§ WHAT THIS TASK INVOLVES
Using the records below, give again exactly the lines from the line that contains "Segment: colon. Return" through the line that contains "Segment every instance", both ends included, and only those.

§ PROVIDED DATA
————————

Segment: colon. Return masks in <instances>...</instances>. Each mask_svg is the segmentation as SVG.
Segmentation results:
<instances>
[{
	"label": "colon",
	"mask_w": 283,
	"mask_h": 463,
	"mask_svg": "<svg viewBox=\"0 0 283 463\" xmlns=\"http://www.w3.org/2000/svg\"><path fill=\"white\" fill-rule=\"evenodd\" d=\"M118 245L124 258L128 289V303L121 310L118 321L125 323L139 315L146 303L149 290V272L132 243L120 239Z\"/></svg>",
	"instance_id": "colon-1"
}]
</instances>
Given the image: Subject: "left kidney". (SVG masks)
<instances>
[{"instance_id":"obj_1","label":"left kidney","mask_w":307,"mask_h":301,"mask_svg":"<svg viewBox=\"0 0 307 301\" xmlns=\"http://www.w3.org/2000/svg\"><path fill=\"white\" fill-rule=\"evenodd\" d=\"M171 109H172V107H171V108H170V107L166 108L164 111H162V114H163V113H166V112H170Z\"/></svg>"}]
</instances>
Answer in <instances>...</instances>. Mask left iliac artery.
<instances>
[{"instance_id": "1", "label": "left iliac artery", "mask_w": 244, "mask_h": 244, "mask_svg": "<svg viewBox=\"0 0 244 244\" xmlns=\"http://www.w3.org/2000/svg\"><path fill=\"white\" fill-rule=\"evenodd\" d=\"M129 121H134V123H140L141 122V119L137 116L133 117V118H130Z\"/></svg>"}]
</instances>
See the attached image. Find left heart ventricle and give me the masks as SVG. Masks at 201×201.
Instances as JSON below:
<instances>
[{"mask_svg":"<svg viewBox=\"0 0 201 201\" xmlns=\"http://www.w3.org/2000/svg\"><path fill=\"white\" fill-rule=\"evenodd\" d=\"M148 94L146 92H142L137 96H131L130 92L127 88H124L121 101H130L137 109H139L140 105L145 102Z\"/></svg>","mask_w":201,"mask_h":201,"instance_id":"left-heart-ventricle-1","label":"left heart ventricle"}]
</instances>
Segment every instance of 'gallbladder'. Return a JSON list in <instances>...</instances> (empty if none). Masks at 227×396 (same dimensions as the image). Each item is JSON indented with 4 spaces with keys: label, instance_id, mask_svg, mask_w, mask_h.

————————

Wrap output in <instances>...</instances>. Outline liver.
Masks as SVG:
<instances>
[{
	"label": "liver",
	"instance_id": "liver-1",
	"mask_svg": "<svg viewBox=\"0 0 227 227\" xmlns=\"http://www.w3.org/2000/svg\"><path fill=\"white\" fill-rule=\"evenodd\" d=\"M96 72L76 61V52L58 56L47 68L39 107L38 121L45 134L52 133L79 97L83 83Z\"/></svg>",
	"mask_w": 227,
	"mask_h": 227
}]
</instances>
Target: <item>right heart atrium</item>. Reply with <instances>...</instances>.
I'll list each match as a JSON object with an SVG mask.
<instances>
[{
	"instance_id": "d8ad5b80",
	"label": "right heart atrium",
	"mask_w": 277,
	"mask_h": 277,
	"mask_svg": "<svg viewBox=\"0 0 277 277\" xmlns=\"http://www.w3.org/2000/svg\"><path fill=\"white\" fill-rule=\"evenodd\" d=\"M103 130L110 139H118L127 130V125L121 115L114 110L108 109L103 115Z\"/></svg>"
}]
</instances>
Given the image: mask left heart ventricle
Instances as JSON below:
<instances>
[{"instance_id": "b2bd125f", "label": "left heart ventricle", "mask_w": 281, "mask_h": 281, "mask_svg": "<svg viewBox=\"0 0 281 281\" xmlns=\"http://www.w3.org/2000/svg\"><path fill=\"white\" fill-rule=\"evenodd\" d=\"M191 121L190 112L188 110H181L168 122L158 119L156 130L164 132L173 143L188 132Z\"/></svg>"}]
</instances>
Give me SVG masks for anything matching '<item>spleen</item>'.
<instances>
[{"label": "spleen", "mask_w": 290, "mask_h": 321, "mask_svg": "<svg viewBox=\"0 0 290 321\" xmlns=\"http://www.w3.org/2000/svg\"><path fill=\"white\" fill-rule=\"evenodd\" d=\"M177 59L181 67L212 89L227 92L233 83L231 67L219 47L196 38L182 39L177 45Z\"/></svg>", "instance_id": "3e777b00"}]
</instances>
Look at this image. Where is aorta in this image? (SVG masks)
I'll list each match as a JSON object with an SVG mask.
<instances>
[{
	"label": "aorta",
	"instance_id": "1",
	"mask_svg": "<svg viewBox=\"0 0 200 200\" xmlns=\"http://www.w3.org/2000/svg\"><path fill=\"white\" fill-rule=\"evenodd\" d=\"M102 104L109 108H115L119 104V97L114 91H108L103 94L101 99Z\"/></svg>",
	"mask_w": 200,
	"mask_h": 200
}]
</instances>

————————

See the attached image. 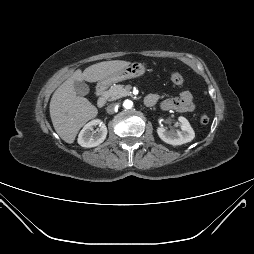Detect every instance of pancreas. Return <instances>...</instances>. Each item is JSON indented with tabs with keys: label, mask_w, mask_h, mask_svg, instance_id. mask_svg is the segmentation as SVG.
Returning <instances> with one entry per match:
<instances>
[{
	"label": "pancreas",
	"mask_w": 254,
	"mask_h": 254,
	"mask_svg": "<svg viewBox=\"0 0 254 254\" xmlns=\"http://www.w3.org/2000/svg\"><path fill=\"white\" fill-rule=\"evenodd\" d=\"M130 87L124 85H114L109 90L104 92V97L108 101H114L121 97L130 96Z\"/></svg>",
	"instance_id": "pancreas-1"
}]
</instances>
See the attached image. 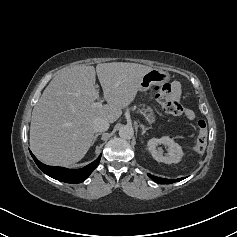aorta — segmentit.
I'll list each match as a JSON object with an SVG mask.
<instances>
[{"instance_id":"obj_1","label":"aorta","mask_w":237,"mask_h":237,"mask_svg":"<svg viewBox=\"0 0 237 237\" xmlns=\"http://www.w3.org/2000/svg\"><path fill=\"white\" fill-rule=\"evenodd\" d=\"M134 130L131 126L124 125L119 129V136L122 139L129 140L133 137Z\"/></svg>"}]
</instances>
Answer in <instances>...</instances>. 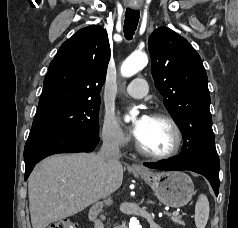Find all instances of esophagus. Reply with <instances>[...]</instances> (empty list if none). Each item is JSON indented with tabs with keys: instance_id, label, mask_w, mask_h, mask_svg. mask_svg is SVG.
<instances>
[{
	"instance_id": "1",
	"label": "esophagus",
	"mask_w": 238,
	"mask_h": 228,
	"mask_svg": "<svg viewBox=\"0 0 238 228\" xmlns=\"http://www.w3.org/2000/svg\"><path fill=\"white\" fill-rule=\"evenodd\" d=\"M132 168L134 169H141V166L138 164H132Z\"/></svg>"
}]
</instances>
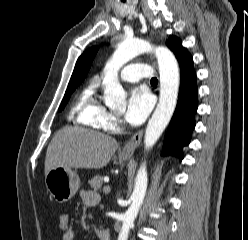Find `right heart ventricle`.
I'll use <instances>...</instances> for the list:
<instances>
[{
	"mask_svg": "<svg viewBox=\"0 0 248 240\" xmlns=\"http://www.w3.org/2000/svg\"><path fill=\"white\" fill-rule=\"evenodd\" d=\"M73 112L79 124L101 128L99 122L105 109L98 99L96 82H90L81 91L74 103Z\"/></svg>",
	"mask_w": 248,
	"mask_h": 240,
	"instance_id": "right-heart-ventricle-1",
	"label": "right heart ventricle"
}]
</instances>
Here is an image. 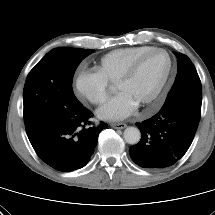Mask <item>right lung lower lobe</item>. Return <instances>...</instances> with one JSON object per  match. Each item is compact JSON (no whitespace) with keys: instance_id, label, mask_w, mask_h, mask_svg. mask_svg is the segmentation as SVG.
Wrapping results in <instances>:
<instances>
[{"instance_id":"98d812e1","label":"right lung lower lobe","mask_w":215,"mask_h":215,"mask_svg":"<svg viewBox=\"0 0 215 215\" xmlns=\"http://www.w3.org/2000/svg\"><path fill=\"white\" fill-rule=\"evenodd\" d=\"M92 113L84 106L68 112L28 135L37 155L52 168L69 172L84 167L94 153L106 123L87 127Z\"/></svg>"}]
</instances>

————————

§ OUTPUT BELOW
Segment: colon. Return masks in <instances>...</instances>. Each mask_svg is the segmentation as SVG.
Segmentation results:
<instances>
[{
	"label": "colon",
	"mask_w": 283,
	"mask_h": 463,
	"mask_svg": "<svg viewBox=\"0 0 283 463\" xmlns=\"http://www.w3.org/2000/svg\"><path fill=\"white\" fill-rule=\"evenodd\" d=\"M118 245L124 258L128 289V303L121 310L118 321L125 323L139 315L146 303L149 290V272L132 243L120 239Z\"/></svg>",
	"instance_id": "colon-1"
}]
</instances>
Given the image: Subject: "left kidney". (SVG masks)
<instances>
[{"instance_id":"obj_1","label":"left kidney","mask_w":307,"mask_h":301,"mask_svg":"<svg viewBox=\"0 0 307 301\" xmlns=\"http://www.w3.org/2000/svg\"><path fill=\"white\" fill-rule=\"evenodd\" d=\"M171 109H172V107H171V108H170V107L166 108L164 111H162V114H163V113H166V112H170Z\"/></svg>"}]
</instances>
Answer in <instances>...</instances>. Mask left iliac artery.
<instances>
[{"instance_id": "1", "label": "left iliac artery", "mask_w": 244, "mask_h": 244, "mask_svg": "<svg viewBox=\"0 0 244 244\" xmlns=\"http://www.w3.org/2000/svg\"><path fill=\"white\" fill-rule=\"evenodd\" d=\"M129 121H134V123H140L141 122V119L137 116L133 117V118H130Z\"/></svg>"}]
</instances>
See the attached image. Find left heart ventricle and give me the masks as SVG. Masks at 201×201.
Instances as JSON below:
<instances>
[{"mask_svg":"<svg viewBox=\"0 0 201 201\" xmlns=\"http://www.w3.org/2000/svg\"><path fill=\"white\" fill-rule=\"evenodd\" d=\"M148 94L146 92H142L137 96H131L130 92L127 88H124L121 101H130L137 109H139L140 105L145 102Z\"/></svg>","mask_w":201,"mask_h":201,"instance_id":"left-heart-ventricle-1","label":"left heart ventricle"}]
</instances>
Segment every instance of 'gallbladder'. Return a JSON list in <instances>...</instances> (empty if none). Masks at 227×396 (same dimensions as the image). Each item is JSON indented with 4 spaces with keys: label, instance_id, mask_svg, mask_w, mask_h.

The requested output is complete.